Le British Longhair

Origines

Le British Longhair descend directement du British Shorthair et leur histoire est donc identique jusqu’à la fin de la Première Guerre mondiale.

Dès la fin du XIXe siècle, des éleveurs anglais avaient remarqués que les chats britanniques avaient des traits particuliers et les sélectionnèrent afin de les exposer lors de l’une des premières exposition féline en 1871 au Crystal Palace de Londres. On leur donna le nom de British Shortair pour les différencier des chats étrangers ou à poils longs.

C’est après la Première Guerre mondiale, lorsque le nombre de British Shortair étaient au plus bas, que les Anglais durent introduire des chats sans pedigree pour reconstituer la race. Ils eurent recours également à des persans. La conséquence fut la perte des caractéristiques physiques de la race et l’introduction du gène poils longs. La GCCF anglaise refusa d’enregistrer ces chats et n’accepta les chatons que trois générations après que le croisement avec un chat sans race ou d’une autre race ait eu lieu.

Le même scénario se répéta après la Seconde Guerre mondiale. En plus du persan, l’utilisation d’autres races comme le chartreux, le bleu russe ou le burmese est vraisemblable.
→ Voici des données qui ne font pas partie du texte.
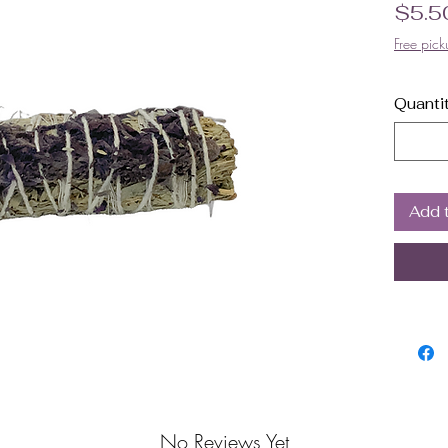
$5.5
Free pick
Quanti
Add 
No Reviews Yet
Des chatons au poil mi-long naissaient régulièrement dans les portées de British Shorthair. Longtemps mis à l’écart, la race fut développée ensuite séparément. La France reconnut cette variété en 2000 et en 2009 pour la TICA et la WCF.

Son standard

Le British Longhair a un corps tout en rondeur. Les hanches et les épaules sont larges et d’une manière générale, le chat doit être musclé et avoir une ossature robuste. Le manque de tonicité musculaire ou une ossature trop fine sont sanctionnés par une élimination lors d’une exposition. L’encolure est musclée et trappue mais peut donner l’impression qu’elle est inexistante car elle est très courte. Les pattes doivent être de taille moyenne selon le LOOF et courtes selon la WCF. Comme le reste du corps, elles doivent présenter une musculature puissante et une bonne ossature. Les pieds sont ronds et fermes. La queue doit être épaisse et mesurer environ les deux tiers du corps. Elle doit être bien fournie et panachée.
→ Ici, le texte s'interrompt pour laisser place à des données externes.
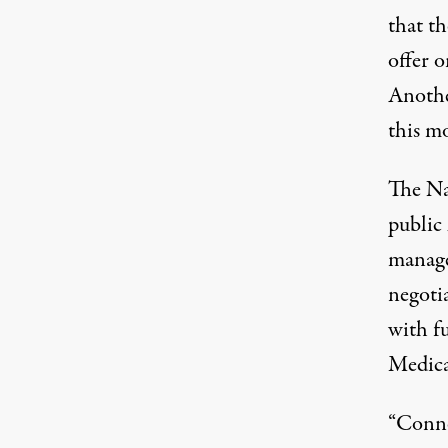
that th
offer 
Anothe
this m
The Na
public
manage
negotia
with f
Medic
“Conne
La tête doit avoir des contours arrondis. Elle est plutôt large avec des joues pleines et un crâne bien arrondi, descendant vers un nez court dans une courbe creuse. Il faut toutefois que l’apparence de la tête du British Shortair ne soit pas trop proche de celle du Persan ou de l’ Exotic Shortair car cela est considéré comme un défaut éliminatoire, tout comme des narines pincées. Le museau est fort et plein. Les yeux doivent être grands et ronds. Ils sont écartés l’un de l’autre, ce qui accentue l’impression de largeur du nez. La couleur des yeux doit être assortie à celle de la robe et les juges du LOOF donnent une préférence aux couleurs brillantes. Les oreilles sont de taille moyenne à petite, larges à la base et bien écartées sur la tête. Leur bout doit être arrondi.
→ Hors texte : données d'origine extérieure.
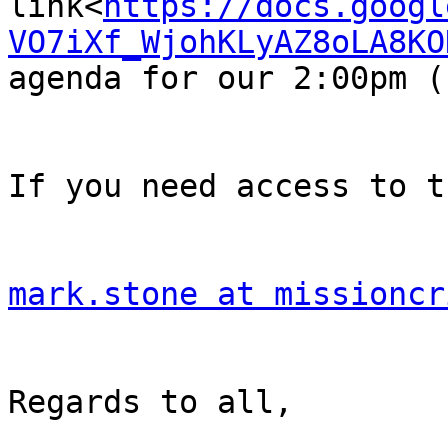
link<
https://docs.googl
VO7iXf_WjohKLyAZ8oLA8KO
agenda for our 2:00pm (
If you need access to t
mark.stone at missioncr
Regards to all,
La fourrure du British Longhair est mi-longue et soyeuse. Elle doit se composer d’un sous-poil épais. Le manque de densité et de sous-poils sont considérés comme des défauts pénalisant par les juges. La collerette et la culotte doivent être bien fournies en poils.
Toutes les couleurs sont acceptées.

Son caractère

Le British Longhair est un chat calme avec le flegme légendaire de ses origines et très attaché à son propriétaire. On dit que c’est également une race très joueuse et n’aimant pas se faire porter.
Ces traits de caractère restent toutefois parfaitement individuels et sont avant tout en fonction de l’histoire de chaque individu.